Performance of Sri Lanka. They played as total of 17 games in which they won 6 games. In 17 games, 5 are chase and rest 12 is defent. In 6 wins 2 of them are by chase and rest 4 are by defent. Also 3 home wins and 3 away wins.


### Top 3 wins by run

In [9]:
by_run={}
for i in range(len(data)):
    if data['Win by runs'][i] == '':
        pass
    else:
        winner = data['Winner'][i]
        if data['Team 1'][i] == winner:
            looser = data['Team 2'][i]
        else:
            looser = data['Team 1'][i]
        by_run[data['Win by runs'][i]] = {'win':winner,'loss':looser}
k = []
for i in by_run:
    k.append(i)
l = sorted(k,reverse=True)[:3]

print(f"The top 3 wins are: \n{by_run[l[0]]['win']} wins {by_run[l[0]]['loss']} by {l[0]} runs \n{by_run[l[1]]['win']} wins {by_run[l[1]]['loss']} by {l[1]} runs \n{by_run[l[2]]['win']} wins {by_run[l[2]]['loss']} by {l[2]} runs")

The top 3 wins are: 
Pakistan wins Zimbabwe by 244 runs 
England wins Australia by 242 runs 
Ireland wins U.A.E. by 226 runs


### Month with most ODI

In [10]:
match_per_month = {}
for i in range(len(data)):
    if data['Month'][i] in match_per_month:
        match_per_month[data['Month'][i]] += 1
    else:
        match_per_month[data['Month'][i]] = 1
        
month_sort = sorted(match_per_month, key=match_per_month.get, reverse=True)
print(f"Month with most ODI played is {month_sort[0]} with {match_per_month[month_sort[0]]} games")

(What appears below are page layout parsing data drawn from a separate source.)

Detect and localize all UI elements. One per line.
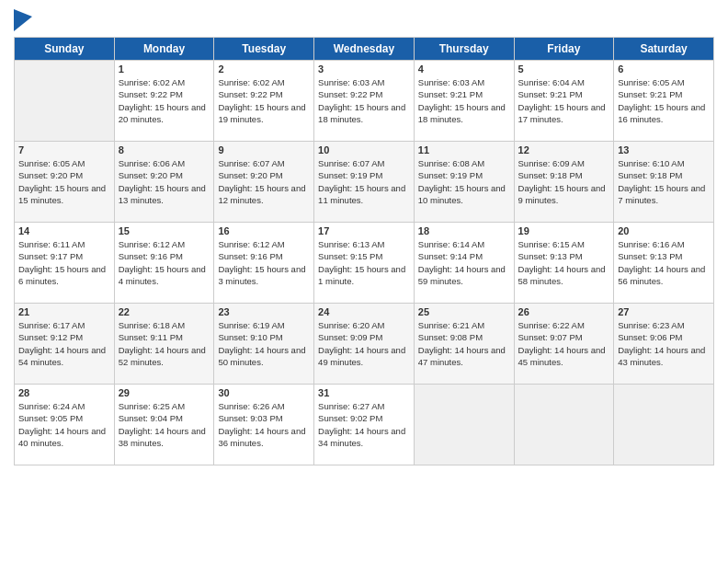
cell-info: Sunrise: 6:02 AMSunset: 9:22 PMDaylight:… [218,76,310,125]
daylight: Daylight: 14 hours and 43 minutes. [618,345,705,367]
day-number: 31 [318,387,410,398]
day-number: 19 [518,225,610,236]
calendar-cell: 9Sunrise: 6:07 AMSunset: 9:20 PMDaylight… [214,142,314,223]
day-number: 29 [119,387,210,398]
cell-info: Sunrise: 6:22 AMSunset: 9:07 PMDaylight:… [518,319,610,368]
sunset: Sunset: 9:15 PM [318,251,382,261]
sunrise: Sunrise: 6:14 AM [418,239,484,249]
cell-info: Sunrise: 6:10 AMSunset: 9:18 PMDaylight:… [618,157,710,206]
sunset: Sunset: 9:04 PM [119,413,183,423]
day-number: 2 [218,63,310,75]
sunset: Sunset: 9:16 PM [218,251,282,261]
day-number: 3 [318,63,410,75]
day-number: 1 [119,63,210,75]
cell-info: Sunrise: 6:18 AMSunset: 9:11 PMDaylight:… [119,319,210,368]
calendar-cell: 12Sunrise: 6:09 AMSunset: 9:18 PMDayligh… [514,142,614,223]
sunset: Sunset: 9:10 PM [218,332,282,342]
calendar-cell: 13Sunrise: 6:10 AMSunset: 9:18 PMDayligh… [614,142,714,223]
sunrise: Sunrise: 6:22 AM [518,320,585,330]
daylight: Daylight: 15 hours and 1 minute. [318,264,405,286]
daylight: Daylight: 15 hours and 4 minutes. [119,264,206,286]
sunrise: Sunrise: 6:05 AM [18,158,85,168]
day-number: 5 [518,63,610,75]
cell-info: Sunrise: 6:07 AMSunset: 9:19 PMDaylight:… [318,157,410,206]
calendar-cell: 19Sunrise: 6:15 AMSunset: 9:13 PMDayligh… [514,223,614,304]
day-number: 23 [218,306,310,317]
day-number: 13 [618,144,710,155]
calendar-cell: 1Sunrise: 6:02 AMSunset: 9:22 PMDaylight… [114,61,214,142]
daylight: Daylight: 14 hours and 38 minutes. [119,426,206,448]
day-number: 15 [119,225,210,236]
calendar-cell: 26Sunrise: 6:22 AMSunset: 9:07 PMDayligh… [514,304,614,385]
cell-info: Sunrise: 6:04 AMSunset: 9:21 PMDaylight:… [518,76,610,125]
sunrise: Sunrise: 6:17 AM [18,320,85,330]
day-number: 22 [119,306,210,317]
day-header-saturday: Saturday [614,38,714,61]
calendar-cell [414,385,514,465]
day-number: 6 [618,63,710,75]
cell-info: Sunrise: 6:26 AMSunset: 9:03 PMDaylight:… [218,400,310,449]
sunset: Sunset: 9:21 PM [418,89,483,99]
calendar-cell: 6Sunrise: 6:05 AMSunset: 9:21 PMDaylight… [614,61,714,142]
calendar-cell: 28Sunrise: 6:24 AMSunset: 9:05 PMDayligh… [15,385,115,465]
day-number: 20 [618,225,710,236]
calendar-cell: 17Sunrise: 6:13 AMSunset: 9:15 PMDayligh… [314,223,415,304]
sunrise: Sunrise: 6:16 AM [618,239,684,249]
sunrise: Sunrise: 6:25 AM [119,401,185,411]
cell-info: Sunrise: 6:06 AMSunset: 9:20 PMDaylight:… [119,157,210,206]
cell-info: Sunrise: 6:14 AMSunset: 9:14 PMDaylight:… [418,238,510,287]
sunset: Sunset: 9:19 PM [418,170,483,180]
sunrise: Sunrise: 6:21 AM [418,320,484,330]
cell-info: Sunrise: 6:27 AMSunset: 9:02 PMDaylight:… [318,400,410,449]
cell-info: Sunrise: 6:07 AMSunset: 9:20 PMDaylight:… [218,157,310,206]
cell-info: Sunrise: 6:12 AMSunset: 9:16 PMDaylight:… [218,238,310,287]
calendar-cell: 29Sunrise: 6:25 AMSunset: 9:04 PMDayligh… [114,385,214,465]
calendar-cell: 23Sunrise: 6:19 AMSunset: 9:10 PMDayligh… [214,304,314,385]
logo-icon [14,9,32,31]
sunset: Sunset: 9:20 PM [18,170,83,180]
sunrise: Sunrise: 6:04 AM [518,77,585,87]
cell-info: Sunrise: 6:08 AMSunset: 9:19 PMDaylight:… [418,157,510,206]
cell-info: Sunrise: 6:25 AMSunset: 9:04 PMDaylight:… [119,400,210,449]
daylight: Daylight: 15 hours and 10 minutes. [418,183,506,205]
calendar-cell: 15Sunrise: 6:12 AMSunset: 9:16 PMDayligh… [114,223,214,304]
sunrise: Sunrise: 6:02 AM [119,77,185,87]
calendar-cell [514,385,614,465]
sunset: Sunset: 9:20 PM [218,170,282,180]
calendar-page: SundayMondayTuesdayWednesdayThursdayFrid… [0,0,728,563]
sunset: Sunset: 9:08 PM [418,332,483,342]
daylight: Daylight: 14 hours and 49 minutes. [318,345,405,367]
sunset: Sunset: 9:18 PM [618,170,682,180]
sunrise: Sunrise: 6:11 AM [18,239,85,249]
calendar-cell: 14Sunrise: 6:11 AMSunset: 9:17 PMDayligh… [15,223,115,304]
daylight: Daylight: 15 hours and 12 minutes. [218,183,305,205]
day-number: 30 [218,387,310,398]
daylight: Daylight: 15 hours and 7 minutes. [618,183,705,205]
cell-info: Sunrise: 6:23 AMSunset: 9:06 PMDaylight:… [618,319,710,368]
daylight: Daylight: 14 hours and 50 minutes. [218,345,305,367]
calendar-week-1: 7Sunrise: 6:05 AMSunset: 9:20 PMDaylight… [15,142,714,223]
sunset: Sunset: 9:20 PM [119,170,183,180]
sunset: Sunset: 9:17 PM [18,251,83,261]
header [14,9,714,31]
day-number: 12 [518,144,610,155]
day-number: 4 [418,63,510,75]
day-header-wednesday: Wednesday [314,38,415,61]
sunrise: Sunrise: 6:09 AM [518,158,585,168]
daylight: Daylight: 15 hours and 20 minutes. [119,102,206,124]
sunset: Sunset: 9:21 PM [618,89,682,99]
sunset: Sunset: 9:02 PM [318,413,382,423]
logo [14,9,36,31]
sunrise: Sunrise: 6:20 AM [318,320,384,330]
daylight: Daylight: 15 hours and 19 minutes. [218,102,305,124]
day-number: 27 [618,306,710,317]
sunset: Sunset: 9:16 PM [119,251,183,261]
sunset: Sunset: 9:06 PM [618,332,682,342]
calendar-cell: 3Sunrise: 6:03 AMSunset: 9:22 PMDaylight… [314,61,415,142]
cell-info: Sunrise: 6:17 AMSunset: 9:12 PMDaylight:… [18,319,110,368]
sunrise: Sunrise: 6:24 AM [18,401,85,411]
daylight: Daylight: 15 hours and 6 minutes. [18,264,106,286]
calendar-cell: 18Sunrise: 6:14 AMSunset: 9:14 PMDayligh… [414,223,514,304]
daylight: Daylight: 14 hours and 58 minutes. [518,264,606,286]
daylight: Daylight: 15 hours and 18 minutes. [418,102,506,124]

Month with most ODI played is Mar with 26 games


### Most played ground

In [11]:
on_ground = {}
for i in range(len(data)):
    if data['Ground'][i] in on_ground:
        on_ground[data['Ground'][i]] += 1
    else:
        on_ground[data['Ground'][i]] = 1

ground_sort = sorted(on_ground, key=on_ground.get, reverse=True)
print('The most played ground is '+ground_sort[0]+' with '+str(on_ground[ground_sort[0]])+' games')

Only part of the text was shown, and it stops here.